Dataset records section start

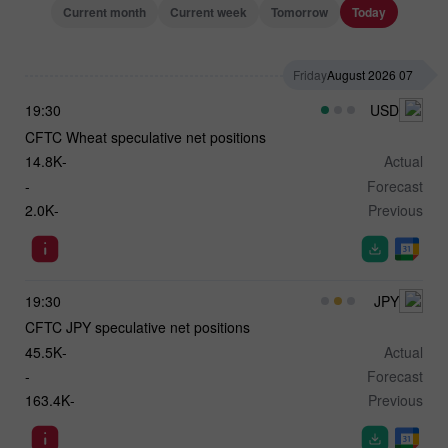
Current month
Current week
Tomorrow
Today
Friday
07 August 2026
19:30
USD
CFTC Wheat speculative net positions
-14.8K
Actual
-
Forecast
-2.0K
Previous
19:30
JPY
CFTC JPY speculative net positions
-45.5K
Actual
-
Forecast
-163.4K
Previous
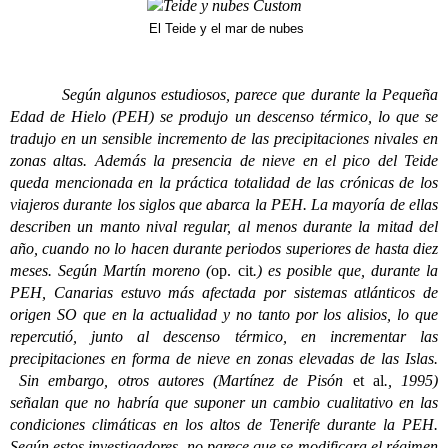
El Teide y el mar de nubes
Según algunos estudiosos, parece que durante la Pequeña
Edad de Hielo (PEH) se produjo un descenso térmico, lo que se
tradujo en un sensible incremento de las precipitaciones nivales en
zonas altas. Además la presencia de nieve en el pico del Teide
queda mencionada en la práctica totalidad de las crónicas de los
viajeros durante los siglos que abarca la PEH. La mayoría de ellas
describen un manto nival regular, al menos durante la mitad del
año, cuando no lo hacen durante periodos superiores de hasta diez
meses. Según Martín moreno (
op. cit
.) es posible que, durante la
PEH, Canarias estuvo más afectada por sistemas atlánticos de
origen SO que en la actualidad y no tanto por los alisios, lo que
repercutió, junto al descenso térmico, en incrementar las
precipitaciones en forma de nieve en zonas elevadas de las Islas.
Sin embargo, otros autores (Martínez de Pisón
et al
., 1995)
señalan que no habría que suponer un cambio cualitativo en las
condiciones climáticas en los altos de Tenerife durante la PEH.
Según estos investigadores, no parece que se modificara el régimen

Dataset records section end

- _The task_:
Check every line above for the string "positions", and copy the ones that have it.

- _Completed task_:
CFTC Wheat speculative net positions
CFTC JPY speculative net positions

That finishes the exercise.